1.1. Changes in Decision-Making during Ageing

Decision-making is a highly complex process that depends on a large number of factors and changes with age. Modifications in the way older adults make decisions have been identified in both decision-making under risk (i.e., the possible outcomes and their probability of occurrence can be estimated) and decision-making under ambiguity (i.e., the possible outcomes and their probability of occurrence remain uncertain) [1,2,3].

Under ambiguity, there is a general consensus that a modification occurs in late adulthood. Most of the time, this change is shown with the Iowa Gambling Task (IGT) (e.g., [4,5,6,7,8,9]). Studies using other tasks, such as the Baloon Analogue Risk Task (BART), have also been conducted and have shown age-related changes ([10] for a review). However, the IGT task is controversial as its ecological validity is questioned, and the nature of the decision that is tested strongly depends on the phase of the task [11]. Furthermore, as pointed out in the review by [10], contrary results were obtained with IGT and BART concerning decision-making under ambiguity in older adults. They were more risk averse in BART but took more risks and made less advantageous decisions in IGT. Interestingly, a study by [7] used IGT and developed another task consisting of different scenarios under ambiguity (and under risk), all based on everyday life situations. The IGT did not reveal any significant differences in decision-making between young and older adults. On the contrary, under ambiguity conditions in the scenarios task, a significant effect of age was shown, with older adults selecting significantly fewer ambiguous options than young adults.

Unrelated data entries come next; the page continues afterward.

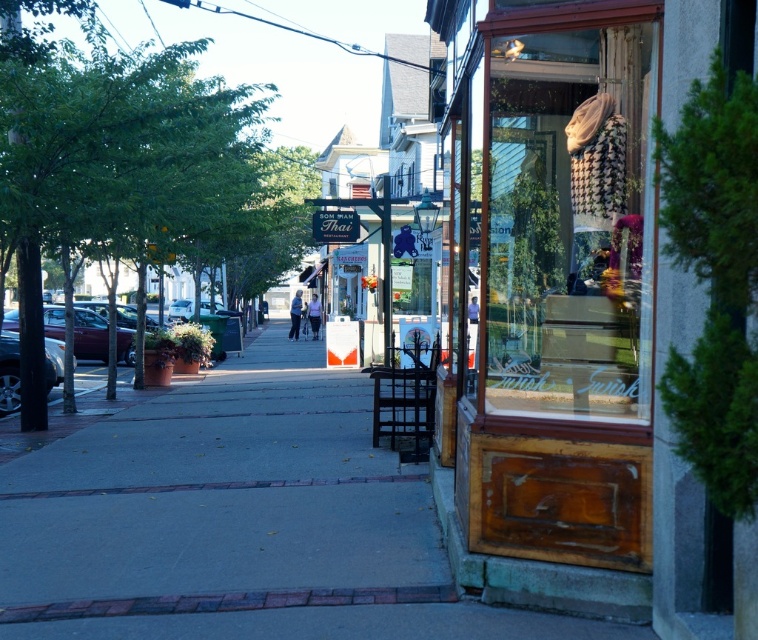 Question: Which point is closer to the camera taking this photo?

Choices:
 (A) (637, 220)
 (B) (121, 340)

Answer: (A)

Question: Which point is closer to the camera?

Choices:
 (A) (606, 145)
 (B) (60, 324)

Answer: (A)

Question: Can you confirm if wooden display case at center is bigger than shiny maroon sedan at left?

Choices:
 (A) yes
 (B) no

Answer: (B)

Question: Does wooden display case at center appear over shiny maroon sedan at left?

Choices:
 (A) no
 (B) yes

Answer: (B)

Question: Which of the following is the closest to the observer?

Choices:
 (A) (55, 323)
 (B) (611, 337)

Answer: (B)

Question: Does wooden display case at center appear over shiny maroon sedan at left?

Choices:
 (A) no
 (B) yes

Answer: (B) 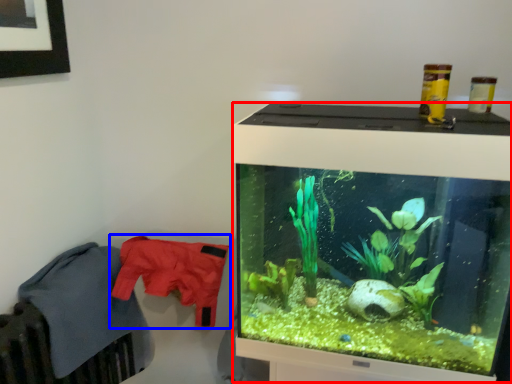 Question: Among these objects, which one is nearest to the camera, computer monitor (highlighted by a red box) or clothing (highlighted by a blue box)?

Choices:
 (A) computer monitor
 (B) clothing

Answer: (A) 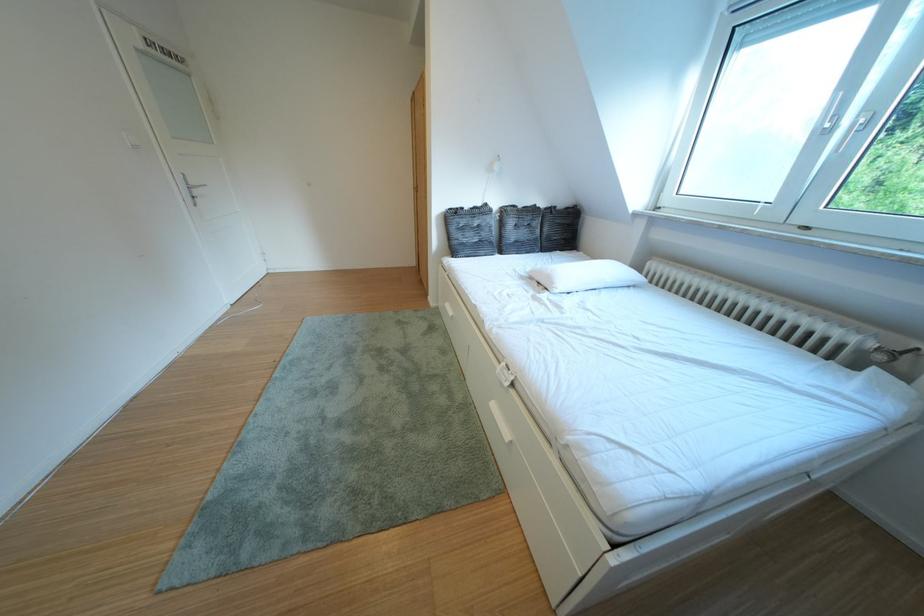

Under risk, the findings have been mixed, with some studies indicating similar decision-making performance in young and older adults [9,12,13], whereas other studies have pointed to age-related changes [7,14]. For example, as in the under-ambiguity condition in the scenarios task, ref. [7] showed that in the under-risk condition, older adults selected significantly fewer risky options than young adults. It is thought that the range of different tasks used is responsible for this heterogeneity [15]. The decision-making tasks employed in studies may exhibit variations, including differences in ecological validity.

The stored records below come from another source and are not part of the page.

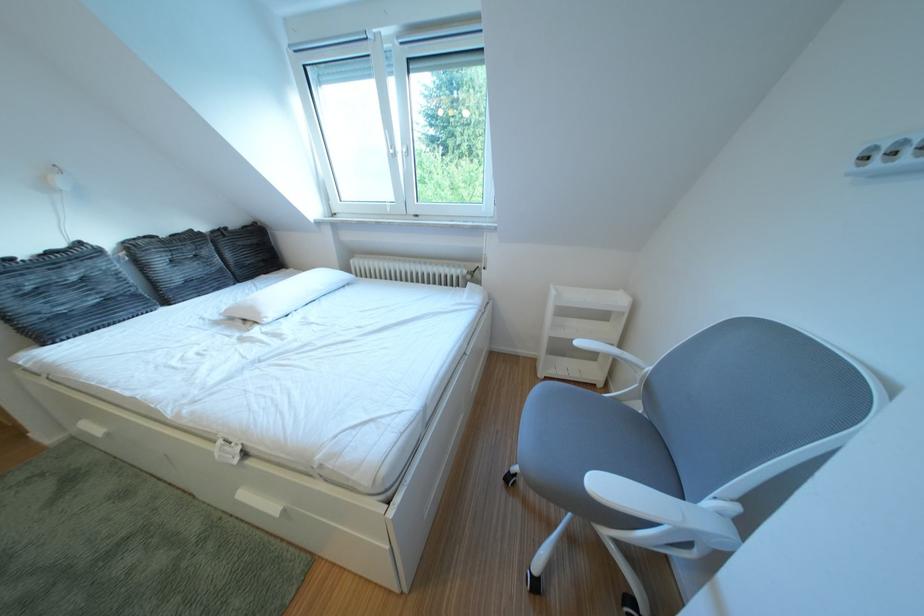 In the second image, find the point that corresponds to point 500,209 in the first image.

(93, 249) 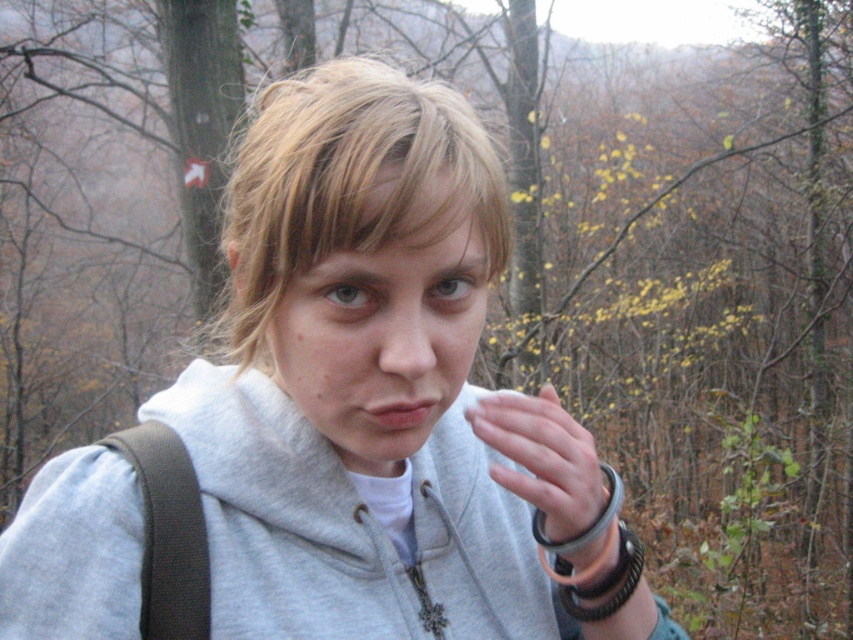 You are a hiker who wants to pack your belongings into a backpack. You have a gray hoodie at center and a white matte cloth at center. Which item can you fit into the backpack first without folding?

The white matte cloth at center can be fit into the backpack first without folding since it is smaller than the gray hoodie at center.

You are a photographer trying to capture a closeup of the blondehair at center and the white matte cloth at center in the scene. Which object should you zoom in on to ensure both are in focus without adjusting the camera settings?

The white matte cloth at center is smaller than the blondehair at center, so you should zoom in on the blondehair at center to ensure both are in focus.

You are a photographer trying to capture a hiker in a forest. You notice the gray sweatshirt at center and the gray hoodie at center. Which clothing item is located to the left of the other?

The gray sweatshirt at center is positioned on the left side of gray hoodie at center. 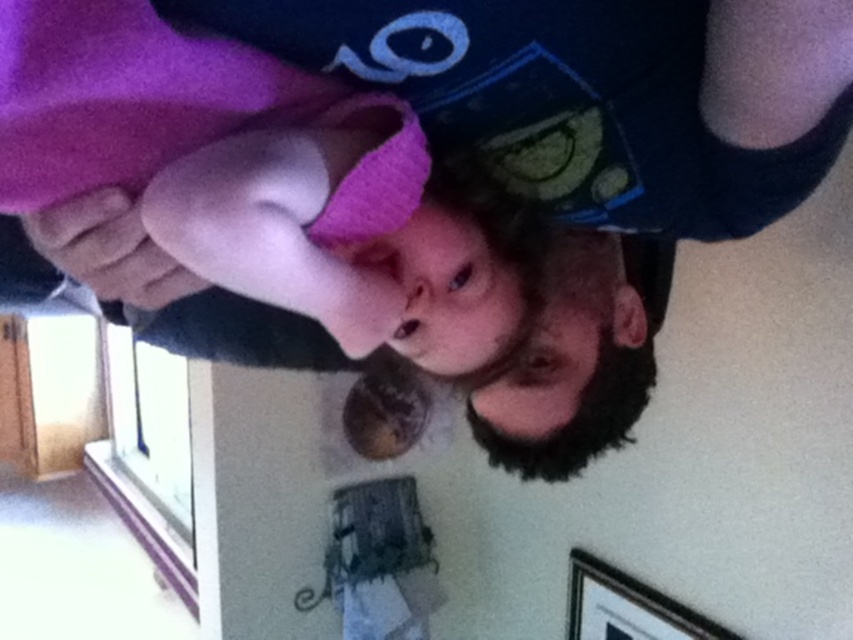 Question: Observing the image, what is the correct spatial positioning of purple fleece at upper left in reference to wooden picture frame at lower right?

Choices:
 (A) above
 (B) below

Answer: (A)

Question: Is purple fleece at upper left to the left of wooden picture frame at lower right from the viewer's perspective?

Choices:
 (A) yes
 (B) no

Answer: (A)

Question: Which of the following is the farthest from the observer?

Choices:
 (A) purple fleece at upper left
 (B) wooden picture frame at lower right

Answer: (B)

Question: Which point is farther to the camera?

Choices:
 (A) (259, 193)
 (B) (677, 628)

Answer: (B)

Question: Does purple fleece at upper left come behind wooden picture frame at lower right?

Choices:
 (A) yes
 (B) no

Answer: (B)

In the current research, which explores factors contributing to age-related changes in decision-making, we focused on scenarios rather than the IGT task. This decision was based on the results of our previous study [7], which showed no differences between young and older adults with the IGT task but did find differences in the scenarios task under both ambiguity and under risk. To better reflect real-life decision-making, we decided to use only scenarios as a task. As [16] have suggested that young and older adults may display distinct decision-making patterns based on the level of certainty within situations, our scenarios included probabilities for various options to assess this aspect more effectively.

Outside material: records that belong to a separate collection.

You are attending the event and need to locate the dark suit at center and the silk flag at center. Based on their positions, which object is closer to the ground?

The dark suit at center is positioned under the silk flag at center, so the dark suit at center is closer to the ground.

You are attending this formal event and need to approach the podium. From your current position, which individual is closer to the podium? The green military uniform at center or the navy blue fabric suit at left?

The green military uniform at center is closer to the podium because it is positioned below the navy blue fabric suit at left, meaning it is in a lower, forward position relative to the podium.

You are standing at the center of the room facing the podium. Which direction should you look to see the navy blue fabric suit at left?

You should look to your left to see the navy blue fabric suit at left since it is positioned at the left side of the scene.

1.2. The Role of Episodic Memory in Decision Making

There is a growing awareness among researchers that episodic memory plays a crucial role in decision-making, along with other cognitive functions. Indeed, individuals can assess different actions based on their expected rewards, gains or losses. Episodic memories can contribute to this process by providing a broader context for evaluating actions. By recalling past experiences, individuals can assess the long-term consequences of their choices and avoid repeating negative outcomes. This ability to simulate scenarios based on episodic memories allows for more informed and sophisticated decision-making.

Although recent research has demonstrated that decision-making involves episodic memory [17,18,19,20,21,22,23,24,25], the specific mechanisms underlying these processes remain uncertain. Many decisions in our daily lives involve choosing between various options. Since the likelihood of the outcomes is often unknown, we frequently rely on memories of similar past experiences to guide our choices [26,27]. Successful decision-making requires individuals to combine insights from past experiences with current environmental demands. Research indicates that when faced with extensive information, focusing on key details can enhance decision-making efficiency [28,29]. As older adults may experience changes in episodic memory, this could potentially influence their decision-making process.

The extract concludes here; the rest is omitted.